Total residential transaction volume in Vietnam’s biggest metropolis of Ho Chi Minh City was about 10,000 units, falling 30% on quarter and marking the lowest over the last six consecutive quarters, Savills said in the latest report.
Part of Ho Chi Minh City. Photo: Nhip Song Kinh Te
The absorption rate was 53%, down 3 percentage points on quarter.
Transaction of Grade A increased 58% on quarter thanks to sales in a new upscale project in Thu Thiem peninsula while Grade C accounted for 54% of total transaction volume.
Until 2020, over 124,000 units are expected to be launched, of which 55% of the future supply will come from Districts 2 and 9. Savills said that infrastructure improvement and the planned Innovation Area will strengthen residential demand.
Meanwhile, the office index was the highest for the last five years at 99, up 4 points on quarter. The improvements were driven by quarterly increases in rent and overall occupancy.
In terms of occupancy, the non-CBD (central business district) had higher occupancy rate than the CBD for the first time in five quarters, at 98%, up 2 percentage points on quarter.

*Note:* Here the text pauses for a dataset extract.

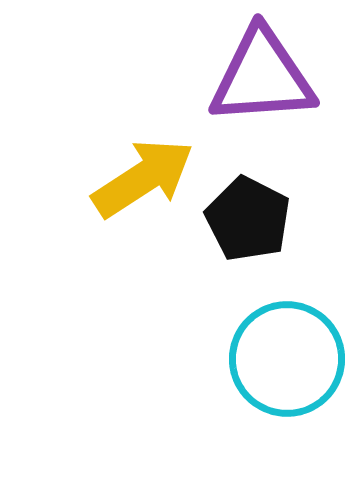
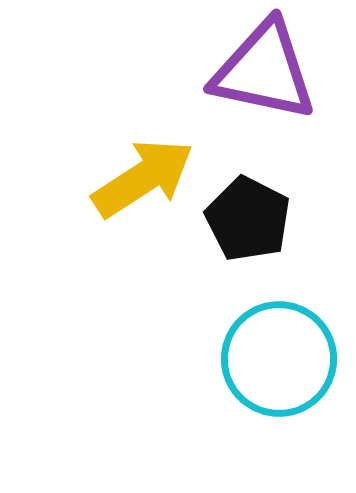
purple triangle: moved 2 px right, 6 px up; rotated 16 degrees clockwise
cyan circle: moved 8 px left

In a latest move, the city’s authorities have made efforts to tackle long-lasting problems that have slowed down the real estate market. According to the Ho Chi Minh City Real Estate Association (HoREA), main reasons are inclusive of shortcomings in project approval, site clearance, project transfer, the Build-Transfer form, credit-related issues, and administrative procedures.